RPG History : How The Ultimate Powers Book for TSR’s Marvel Super Heroes RPG Came To Be…

TSR’s Marvel Super Heroes: Advanced Set, published in 1986, is one of my all-time favourite tabletop roleplaying games. We played a load of campaigns when I was back in school, and one I’ve regularly returned to over the years. One of the best supplements for the game, and indeed a fantastic resource in it’s own right for any superpowered game, is The Ultimate Powers Book, which was published in 1987 and written by David E. Martin. David recently shared, on Facebook, how the book came to be and I thought I’d share his post here.


The UPB was commissioned because financially-troubled TSR was required by their creditors to maintain a steady release of new products. They had ZILCH available for March and they were desperate.

Like many at-home spouses of TSR staffers I was trying to figure out a way to tap that game money. I decided to try creating a Legion of Super-Heroes game. That meant a character generator system and that meant I needed a method that accounted for the 30-odd superpowers powers by the Legionnaires PLUS who knows how many more powers they’d encounter.

The Power list was off to a good start when I had my ”Barry Allen moment.” At a TSR staff meeting my wife Karen mentioned my project. Over dinner she explained the situation, then asked if I could make it fit the Marvel game– ”Sure, no problem.” — and could I have it ready in 90 days? — ”Uh, sure? No… problem…?”

That night she helped me wrote a product proposal and a couple days later I had a contract.

Deep breath….. Now all I had to do was convert a stack of index cards and my research into the longest thing I had ever written, make it compatible with a game I had never played, make it consistent with a comic book like I mostly disliked, and quick learn how to do it all on an early-80s computer terminal Karen borrowed for TSR.

A lot of long nights followed. A lot of Karen asking ”When are you coming to bed?” and being answered ”AS SOON AS i finish this section”…. And then when I finally mentally stepped back from the green screen Karen was dressed for work and her expression was not a happy one.

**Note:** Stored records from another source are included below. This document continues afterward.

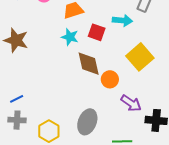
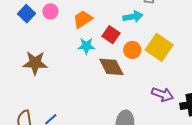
red square: (97, 32) -> (111, 35), turned 30
orange circle: (110, 79) -> (132, 50), moved

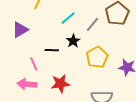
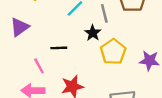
gray line: (93, 24) -> (104, 13), turned -49
black star: (73, 41) -> (93, 33), moved

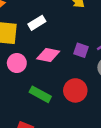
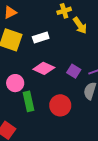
pink circle: (17, 63) -> (15, 83), moved
green rectangle: (40, 94) -> (28, 101), turned 36

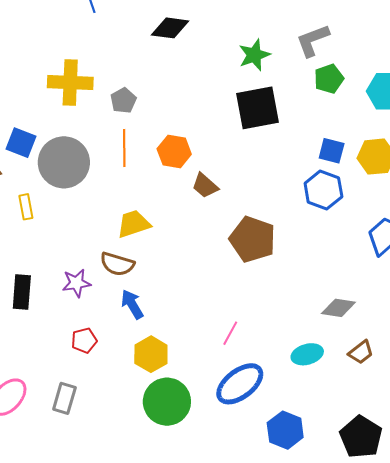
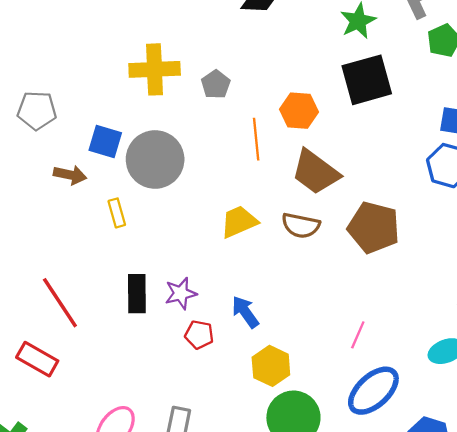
orange line: (124, 148) -> (256, 139), moved
orange hexagon: (174, 151) -> (299, 111), moved
brown trapezoid: (205, 186) -> (315, 172), size x1.6
brown semicircle: (117, 264) -> (301, 225), moved
black rectangle: (22, 292) -> (137, 294), moved
red pentagon: (84, 340) -> (199, 335), moved, turned 30

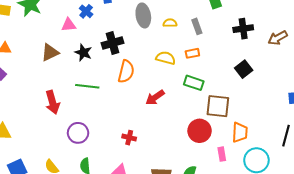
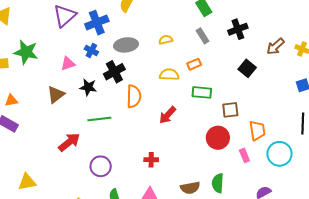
blue cross: (86, 11) -> (91, 50), moved
gray ellipse: (143, 15) -> (126, 45), moved, turned -75
gray rectangle: (197, 26) -> (202, 36), moved
brown arrow: (278, 38) -> (275, 46), moved
red arrow: (52, 102) -> (69, 142), turned -100
brown square: (218, 106) -> (230, 110), size x0.7

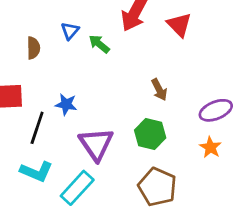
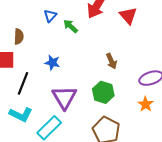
brown semicircle: (33, 48) -> (19, 37), moved
blue star: (66, 104) -> (52, 63), moved

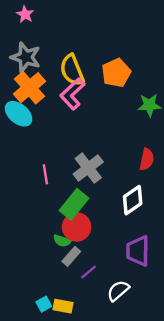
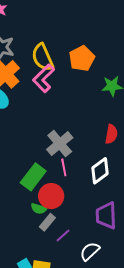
pink line: (45, 174) -> (64, 167), moved
green rectangle: (74, 204) -> (33, 177), moved

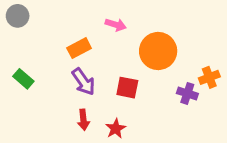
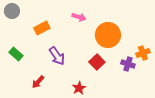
orange rectangle: (79, 48) -> (42, 28), moved
red square: (127, 88) -> (97, 62), moved, turned 35
red arrow: (83, 120) -> (38, 82), moved, turned 48

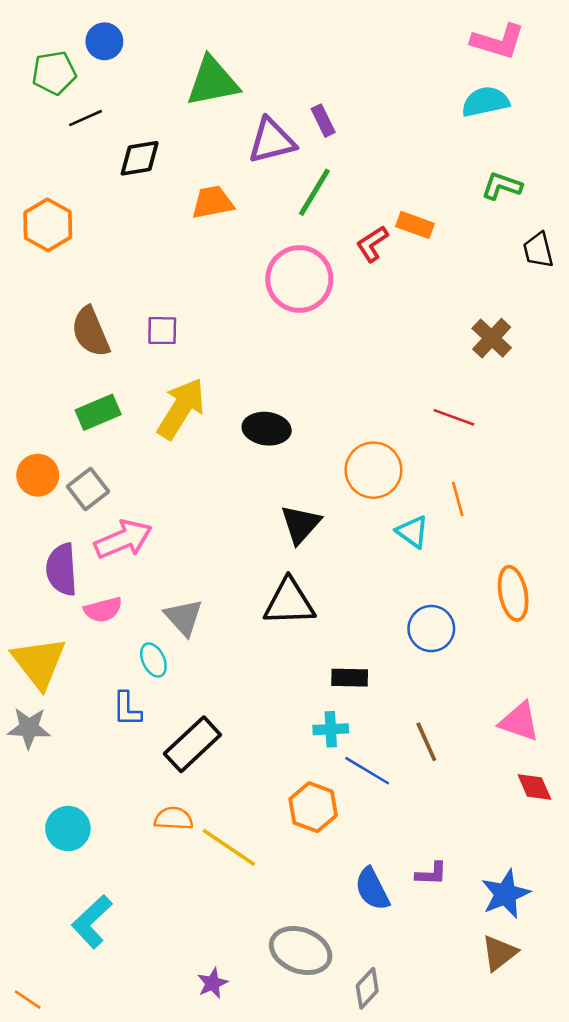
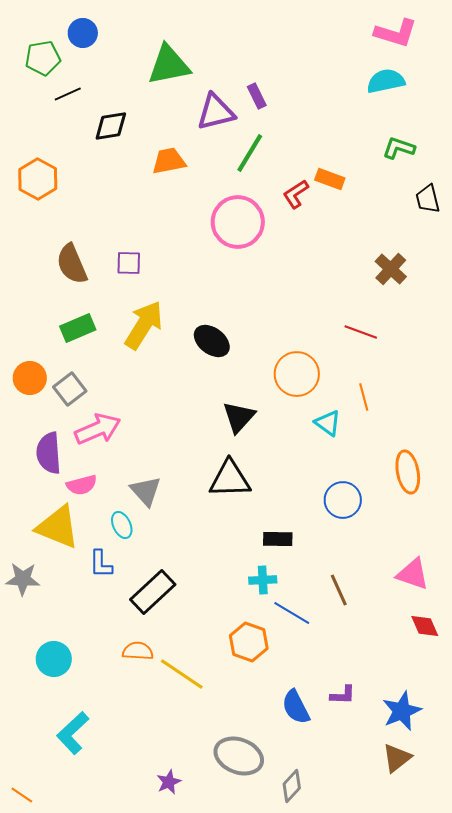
black ellipse: (267, 429) -> (212, 341), turned 30
yellow triangle: (39, 663) -> (58, 527), moved, turned -30

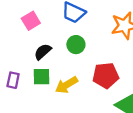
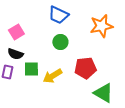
pink square: (31, 21) -> (16, 32), moved
black semicircle: (43, 52) -> (15, 54), moved, turned -119

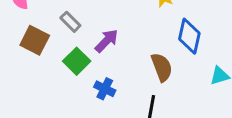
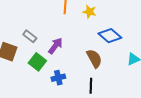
blue diamond: (189, 36) -> (110, 36), turned -55
blue cross: (105, 89) -> (58, 78), turned -32

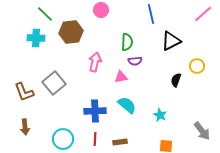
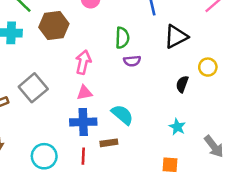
pink triangle: (121, 77) -> (84, 93), moved
cyan star: (160, 115) -> (177, 127), moved
brown rectangle: (120, 142) -> (109, 143), moved

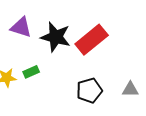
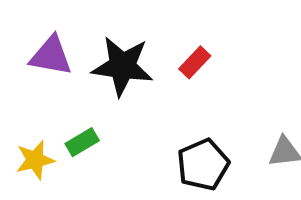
red rectangle: (92, 40) -> (195, 62), size x0.5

The writing schedule was so constricted there was no time for her to actually edit anything. We agreed my spelling and grammar skills were sufficient for the task. As far as TSR knew, she was the editor and thus we got the that check too.

Mostly the book was written in a semi-conversational stream of consciousness manner. I had my index cards and I had my sheet of graph paper marked ”90 PAGES.” I started writing at one end and just dashed thru the page count. Looking at the book section one can see the beginning sections are terse [=”I don’t know how much room I will actually need”]. The middle sections grow more verbose [=”Oops, I still have the rest of the page count to fill.”]. The final sections grow more carefully spaced as I kept an eye on my remaining available page count. It was kinda like parallel parking at the end of looooong road trip.

Although the TSR format called for the book to end in a game adventure based on the preceding material I realized early on I had no room for one. Which was good because I had no idea what the Don Heck I would have written anyway.

…………………

THE ULTIMATE POWERS BOOKS was released 1 March 1987. Aside from the necessary placement in TSR’s big catalog it never received any publicity… or even notice, actually. The closest thing I got to a review was a downtown Madison Wisconsin game shop clerk who did a quick leaf through the pages, shook his his head, and pronounced ”It’s not going to sell. No pictures. Gamers want pictures.”

…………….

As far as I knew the book went out and disappeared into the seas of the ’80s RPG marketplace.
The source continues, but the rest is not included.